#include <glibmm/thread.h>
#include <sys/sysinfo.h>
#include <stdio.h>
void threadLoop(int *PtrCounter)
{
struct timespec sleep = {0};
while (1)
{
*PtrCounter += 1; // #1: commenting this fixes the slow responsiveness
//clock_nanosleep(CLOCK_MONOTONIC, 0, &sleep, NULL); // #2 uncommenting this fixes the slow responsiveness
// sched_yield(); // #3 uncommenting this does nothing (still get slow responsiveness)
}
}
int counter = 0;
void ExitHandler(int signum)
{
printf("counter=%d\n", counter);
exit(0);
}
int main(int argc, char *argv[])
{
int numThreads = get_nprocs();
int i;
printf("using %d threads... (Ctrl-C to stop)\n", numThreads);
signal(SIGINT, ExitHandler);
Glib::Thread *threadArray[numThreads];
for (i=0; i<numThreads; i++)
{
threadArray[i] = Glib::Thread::create(std::bind(&threadLoop, &counter));
}
// never returns
for (i=0; i<numThreads; i++)
{
threadArray[i]->join();
}
}
compiled without optimization so the asm does what the source says (load and store counter
from every thread):
g++ `pkg-config --libs --cflags glibmm-2.4` threads.cpp
I'm running this code on Fedora 38, kernel 6.5.8-200 on a Dell PowerEdge R760 (Xeon Platinum 8480+, 256G memory, get_nprocs() returns 224)
When I run this code, the system becomes horribly unresponsive (slow to respond to mouse clicks and keyboard presses). Navigating around in firefox become unbearably slow. Why is this happening?
Your first reaction may be that this is horrible code because *PtrCounter is not protected by any sort of syncronization and you are correct. I originally was using __atomic_add_fetch() to do the increment and I saw the same slow responsiveness. Trying to get to the minimal reproducible example, I removed the atomic stuff. So yes, it will count incorrectly but I think this helps demonstrate the issue.
Your next reaction is probably, "Of course you are going to get some sluggishness, you are hogging the CPU". Yes, I'm hogging the cpu, but that in itself does not cause this sluggishness. As "#1" in the comments says, if I comment out the "*PtrCounter +=1" the sluggishness goes away and in that case I am still hogging the cpu just as much (as seen from top).

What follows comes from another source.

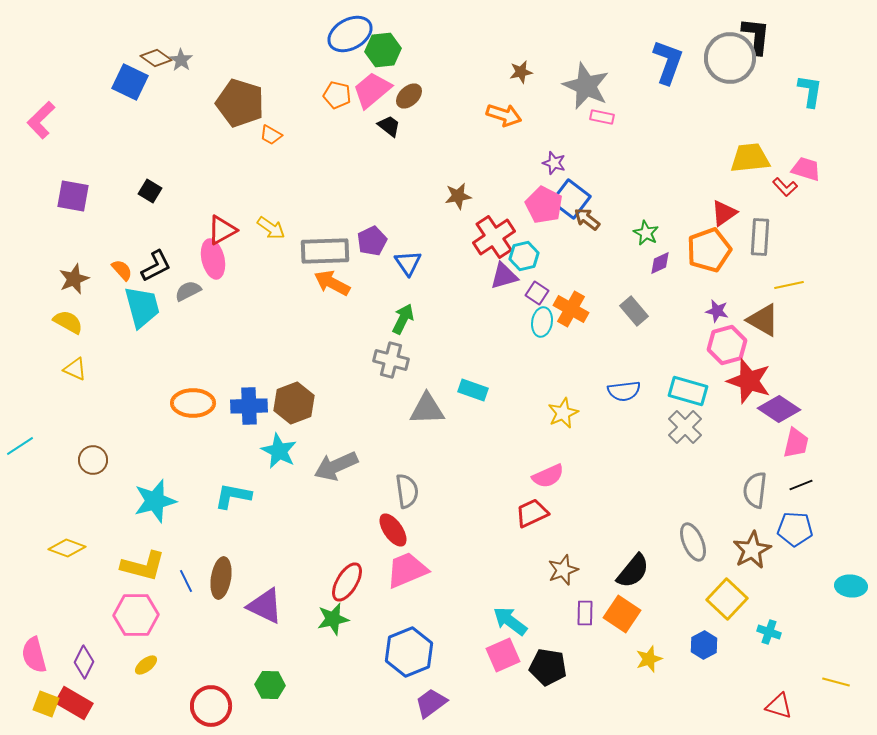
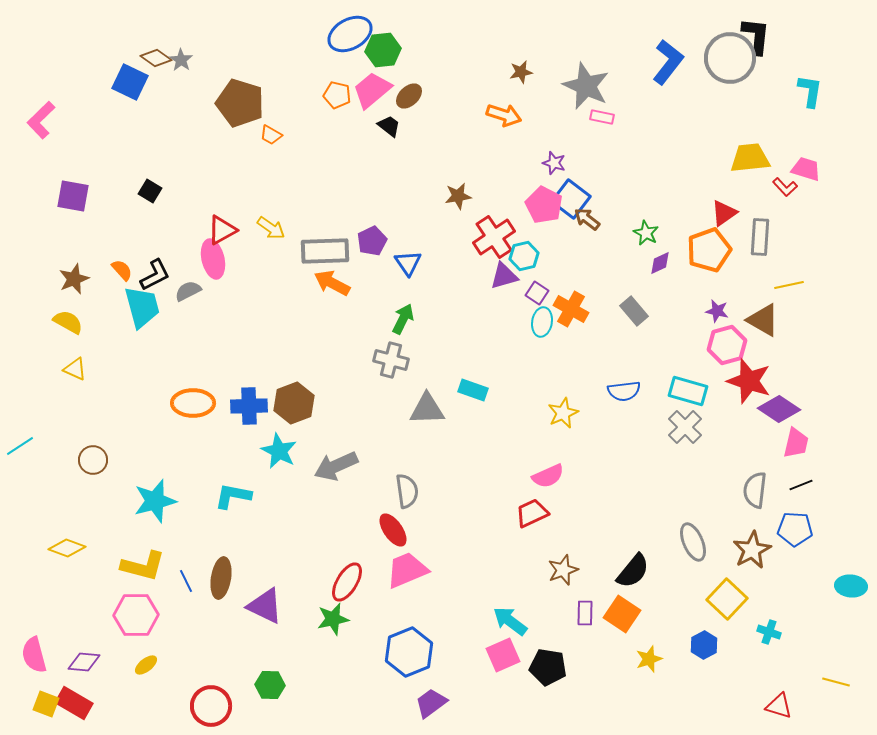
blue L-shape at (668, 62): rotated 18 degrees clockwise
black L-shape at (156, 266): moved 1 px left, 9 px down
purple diamond at (84, 662): rotated 68 degrees clockwise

The other thing is if I run this code on other systems (a much older 8-cpu intel, or a newer 128-cpu amd), I do not get the sluggishness. I invite you to try the code on your system. Unless, it is a newer high cpu count intel, I bet it works just fine and you won't experience sluggishness.
You can see the #2 and #3 comments in the code. Not sure what to make of it but I thought it was interesting enough to mention.
So what is at the root of this sluggishness? I get that having lots of contention is bad causing lots of cache thrashing and can reduce the performance of your algorithm, but I don't believe it should impact the responsiveness of the OS. Shouldn't the OS force involuntary context switches and handle interrupts just as fast whether those algorithms are hitting contention or not?